BEGIN DATASET CONTENT

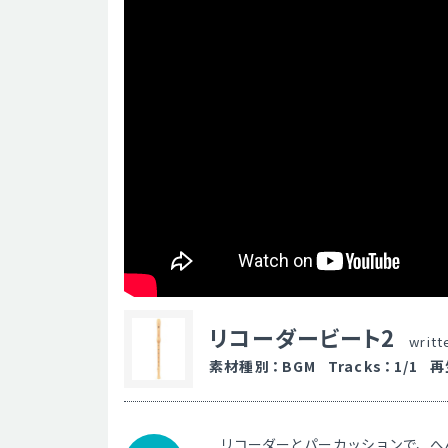
リコーダービート2
writt
素材種別
：
BGM
Tracks
：
1/1
再
リコーダーとパーカッションで、へ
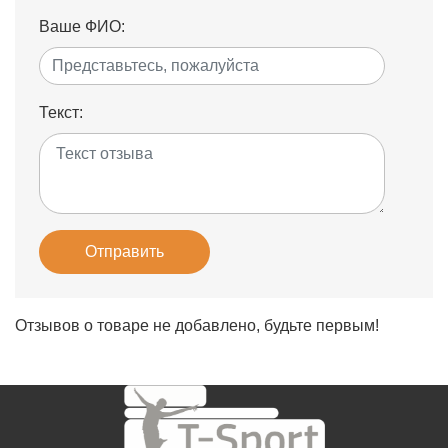
Ваше ФИО:
Текст:
Отправить
Отзывов о товаре не добавлено, будьте первым!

END DATASET CONTENT

• WHAT IS NEEDED: Please give every line above again word for word, apart from the pictures.

• SOLUTION FOR THIS TASK:
リコーダービート2
writt
素材種別
：
BGM
Tracks
：
1/1
再
リコーダーとパーカッションで、へ
Ваше ФИО:
Текст:
Отправить
Отзывов о товаре не добавлено, будьте первым!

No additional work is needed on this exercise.